The current members of Facebook's board are Washington Post Company CEO Donald Graham, Netflix CEO Reed Hastings, PayPal co-founder and venture capitalist Peter Thiel, former University of North Carolina president Erskine Bowles, Breyer Capital CEO James Breyer, Netscape co-founder and venture capitalist Marc Andreessen, and Zuckerberg.
When the New Yorker’s Ken Auletta asked Zuckerberg why there were no women on his company’s board of directors, he replied, "I’m going to find people who are helpful, and I don’t particularly care what gender they are or what company they are. I’m not filling the board with check boxes."
Experts doubt CalSTRS’ letter alone will bring changes in the near term. Greater public pressure and more vocal criticism of the company may be the only way to get Facebook to shake up its board, they say.
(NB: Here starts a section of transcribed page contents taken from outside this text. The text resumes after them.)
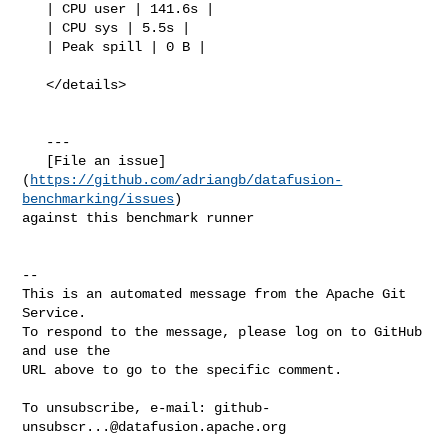
https://github.com/adriangb/datafusion-
benchmarking/issues
) 

against this benchmark runner

-- 

This is an automated message from the Apache Git 
Service.

To respond to the message, please log on to GitHub 
and use the

URL above to go to the specific comment.

To unsubscribe, e-mail: 
github-
unsubscr...@datafusion.apache.org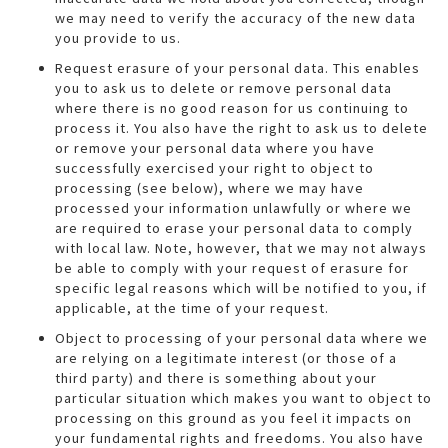
we may need to verify the accuracy of the new data
you provide to us.
Request erasure of your personal data. This enables
you to ask us to delete or remove personal data
where there is no good reason for us continuing to
process it. You also have the right to ask us to delete
or remove your personal data where you have
successfully exercised your right to object to
processing (see below), where we may have
processed your information unlawfully or where we
are required to erase your personal data to comply
with local law. Note, however, that we may not always
be able to comply with your request of erasure for
specific legal reasons which will be notified to you, if
applicable, at the time of your request.
Object to processing of your personal data where we
are relying on a legitimate interest (or those of a
third party) and there is something about your
particular situation which makes you want to object to
processing on this ground as you feel it impacts on
your fundamental rights and freedoms. You also have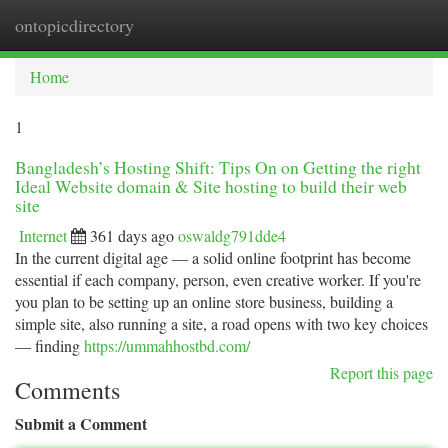
ontopicdirectory
Togg
navi
Home
1
Bangladesh’s Hosting Shift: Tips On on Getting the right
Ideal Website domain & Site hosting to build their web
site
Internet
361 days ago
oswaldg791dde4
In the current digital age — a solid online footprint has become
essential if each company, person, even creative worker. If you're
you plan to be setting up an online store business, building a
simple site, also running a site, a road opens with two key choices
— finding
https://ummahhostbd.com/
Report this page
Comments
Submit a Comment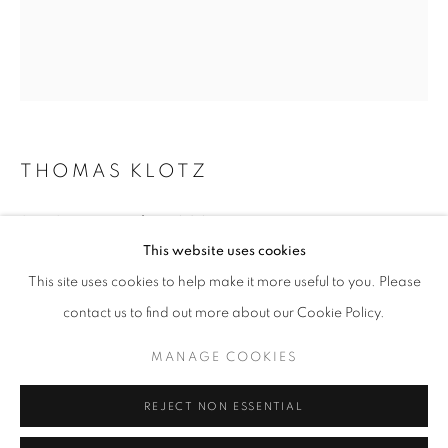
Opening hours
Tuesday-Saturday
11am - 7pm
THOMAS KLOTZ
+33(0)1 42 38 88 85
SANS TITRE, N°17
,
2021
mail@galerieclementinedelaferonniere.fr
This website uses cookies
C-Print
This site uses cookies to help make it more useful to you. Please
50 x 60 cm
contact us to find out more about our Cookie Policy.
Edition of 5 plus 2 artist's proofs
Series:
Justice
MANAGE COOKIES
MANAGE COOKIES
COPYRIGHT © CLÉMENTINE DE LA FÉRONNIÈRE. 2026
Copyright The Artist
REJECT NON ESSENTIAL
SITE BY ARTLOGIC
ENQUIRE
“Boards add people of color and women in order to respond to outside pressures and to manage the external environment in which they operate,” said Clayton Rose, a professor of management practice at Harvard Business School. “If they're at zero women and have no one of color, and stakeholders push the issue they'll generally find someone.”
Wadhwa added, "At this stage in the process, for them to change the board would be very disruptive because they're in the midst of an IPO filing. I'd guess they won't do anything. Unless there's a SOPA-like protest against them, I think'll stay away from it."
CalSTRS’ stake in Facebook was worth around $30 million as of last summer, according to the Wall Street Journal. CalSTRS invested in the company through a private equity allocation and Sheehan wrote in her letter that the pension fund would “most likely” purchase shares of company following its public offering.
CalSTRS has a history of initiatives aimed at increasing the diversity of the firms in which they invest. Last year, CalSTRS, together with the California Public Employees’ Retirement System, created a database that aims to help companies find “diverse talent” to sit on their boards.
Executives in high-stakes situations have a tendency to surround themselves with people who resemble them, said Rose, who posited that this might help explain the lack of diversity among Facebook's directors.
“Considering all the pressures Facebook will be under and scrutiny it will face, it's not surprising to me that they would choose a group of people that make them feel comfortable,” he said.
While Facebook's directors are all male, 58 percent of the site's users are female. Moreover, women are among the most active users on the social networking site, posting an average of 11 updates per month, compared to six by men. They also "like" content, send private messages, comment, and tag photos more frequently than their male counterparts.
Rose notes there is a rich talent pool of women and people of color who may be able to contribute in meaningful ways to the company’s strategy and vision.
"Some argue there are not enough people of color or women who have the skill sets to be able to adequately participate on boards," said Rose. "I've looked at this and there's nothing to that case. Boards are not management. You do not need everyone on a board to have technical skills. Boards should consist of people with very diverse backgrounds that can bring different perspectives to problems and engage in governance, not management."
Facebook is one of numerous Silicon Valley companies with a "boy's club" board. Some of the tech industry’s most buzzed-about companies have no female directors, including Twitter, PayPal, Zynga and Foursquare. Groupon, Apple, and Amazon have only a single woman each on their eight-person boards. Three of Google’s ten directors are female.
Susan Stautberg, who founded Women Corporate Directors, an organization that seeks to increase the number of women on boards, said Facebook hasn't yet picked up the phone to ask for help finding female directors.
But if investors and reporters focus more on the issue, she said, “maybe they'll wake up and realize that if they want to reach the market, they should make the call.”